39. In view of appellant's unclear statement, the respondent had no alternative than to properly prepare for the case of the appellant attending the oral proceedings.
40. Had the appellant ever clearly and unmistakably aired its decision not to attend the oral proceedings, or had it even explicitly withdrawn the request for oral proceedings, the board would have been in a position to cancel them and issue a decision in writing (cf. decisions T 930/92, supra, and T 212/07 of 18 November 2009); alternatively, it could have still held such oral proceedings, if possibly in the absence of both parties. In any case, the respondent would not have been left in the dark about the appellant's intentions, and - if the oral proceedings would still have been held - could have made an informed decision whether or not to attend them at its own costs (cf. decision T 123/05 of 24 May 2007).
41. Against this backdrop, the appellant's failure to clearly state its intentions as regards its attendance at the oral proceedings, is to be regarded as a culpable failure in its duties. Apart from arguably rendering the oral proceedings unnecessary, in particular as the respondent - in the absence of any submissions from the appellant additional to the grounds of appeal - had nothing to add, the respondent's time and expenditures for preparation and attendance have been wasted.
42. Under the specific circumstances of this case, for reasons of equity, an apportionment of costs in favour of the respondent is appropriate (cf. decisions T 53/06, supra; T 212/07, supra; T 2179/09 of 19 March 2013; T 258/13 of 11 January 2017; and T 1663/13 of 14 July 2016).
43. Under Rule 88(1) EPC, the decision on the apportionment of costs shall only consider a party's expenses necessary to ensure the proper protection of its rights involved. In particular, this may include the costs reasonably charged to the party by a single professional representative for the preparation of and attendance at oral proceedings, including travel and accommodation, if needed (cf. Article 16(2) RPBA and decisions T 854/09 of 11 March 2011; T 258/13, supra; and T 1663/13, supra).

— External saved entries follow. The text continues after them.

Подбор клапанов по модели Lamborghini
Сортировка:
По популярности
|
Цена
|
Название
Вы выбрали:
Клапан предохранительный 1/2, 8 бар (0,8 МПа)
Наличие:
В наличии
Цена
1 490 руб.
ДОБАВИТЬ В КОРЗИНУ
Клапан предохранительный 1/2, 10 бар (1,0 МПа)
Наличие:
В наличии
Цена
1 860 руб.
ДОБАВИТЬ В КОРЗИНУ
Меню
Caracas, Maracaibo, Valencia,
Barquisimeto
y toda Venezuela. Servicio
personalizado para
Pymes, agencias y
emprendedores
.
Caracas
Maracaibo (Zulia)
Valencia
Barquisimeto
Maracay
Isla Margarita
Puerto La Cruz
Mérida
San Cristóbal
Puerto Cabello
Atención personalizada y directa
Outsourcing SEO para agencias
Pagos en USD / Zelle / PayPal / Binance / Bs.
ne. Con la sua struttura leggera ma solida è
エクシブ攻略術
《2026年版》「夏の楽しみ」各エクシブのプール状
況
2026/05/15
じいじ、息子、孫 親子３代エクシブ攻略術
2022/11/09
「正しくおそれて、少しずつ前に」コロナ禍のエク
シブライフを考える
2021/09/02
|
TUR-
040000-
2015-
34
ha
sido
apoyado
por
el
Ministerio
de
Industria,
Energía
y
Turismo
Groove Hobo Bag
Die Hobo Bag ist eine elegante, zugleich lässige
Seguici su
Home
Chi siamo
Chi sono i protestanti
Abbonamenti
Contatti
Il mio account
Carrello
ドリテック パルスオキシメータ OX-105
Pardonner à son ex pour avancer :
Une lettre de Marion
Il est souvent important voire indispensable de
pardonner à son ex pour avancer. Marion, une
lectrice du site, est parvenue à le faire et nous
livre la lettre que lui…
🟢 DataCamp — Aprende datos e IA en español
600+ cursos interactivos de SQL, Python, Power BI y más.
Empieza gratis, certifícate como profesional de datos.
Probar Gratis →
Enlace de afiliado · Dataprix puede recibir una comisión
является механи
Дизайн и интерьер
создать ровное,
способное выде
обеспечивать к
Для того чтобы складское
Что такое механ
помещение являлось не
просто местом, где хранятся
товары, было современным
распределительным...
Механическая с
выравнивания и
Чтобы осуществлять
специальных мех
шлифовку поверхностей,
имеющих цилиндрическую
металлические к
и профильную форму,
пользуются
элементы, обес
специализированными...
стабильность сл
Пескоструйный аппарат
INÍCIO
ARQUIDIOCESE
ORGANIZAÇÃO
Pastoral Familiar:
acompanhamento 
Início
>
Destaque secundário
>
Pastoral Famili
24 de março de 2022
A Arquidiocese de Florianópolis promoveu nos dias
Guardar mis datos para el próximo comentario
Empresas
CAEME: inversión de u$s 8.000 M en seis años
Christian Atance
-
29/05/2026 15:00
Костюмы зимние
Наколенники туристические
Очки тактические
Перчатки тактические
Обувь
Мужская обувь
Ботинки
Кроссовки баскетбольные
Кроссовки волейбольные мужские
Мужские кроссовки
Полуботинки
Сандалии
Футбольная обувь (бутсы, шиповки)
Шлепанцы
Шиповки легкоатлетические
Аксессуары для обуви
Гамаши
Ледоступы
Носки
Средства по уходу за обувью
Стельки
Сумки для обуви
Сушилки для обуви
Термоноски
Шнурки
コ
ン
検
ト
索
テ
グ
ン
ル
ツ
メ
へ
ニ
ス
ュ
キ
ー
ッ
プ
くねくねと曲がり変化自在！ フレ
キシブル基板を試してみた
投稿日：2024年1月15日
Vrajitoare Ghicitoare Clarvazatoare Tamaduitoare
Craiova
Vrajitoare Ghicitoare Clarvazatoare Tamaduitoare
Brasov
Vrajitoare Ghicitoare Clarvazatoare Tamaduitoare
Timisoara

However, in the absence of exceptional circumstances, the further attendance of accompanying persons at the oral proceedings is regularly a matter of deliberate choice, but not a necessity in the sense of Rule 88(1) EPC (decision T 258/13, supra; cf. also decision T 930/92, supra, where the presence of one member of the respondent's company was considered justified under the circumstances of the case).
44. In the present case, no such exceptional matters had arisen that would have justified the apportionment also comprising the costs of the two persons (experts) accompanying the respondent's due representative. In particular, based on the submissions on file, no expert discussion was to be expected. Nor did the respondent announce the presence of the two technical experts at the oral proceedings beforehand.
45. The board's competence comprises not only the apportionment of costs, on principle, but also the fixing of their specific amount (Rule 88(2) in conjunction with Article 111(1), second sentence, and Rule 100(1) EPC, and Article 16(2) RPBA). The specific amount of costs to be paid will be fixed at a later stage as no detailed bill of costs and no supporting evidence have been provided by the respondent as of yet, let alone the appellant having had an opportunity to comment thereupon.
For these reasons it is decided that:
1. The appeal is dismissed.
2. The appellant shall bear the costs incurred by the respondent for the preparation and attendance of the oral proceedings by the representative.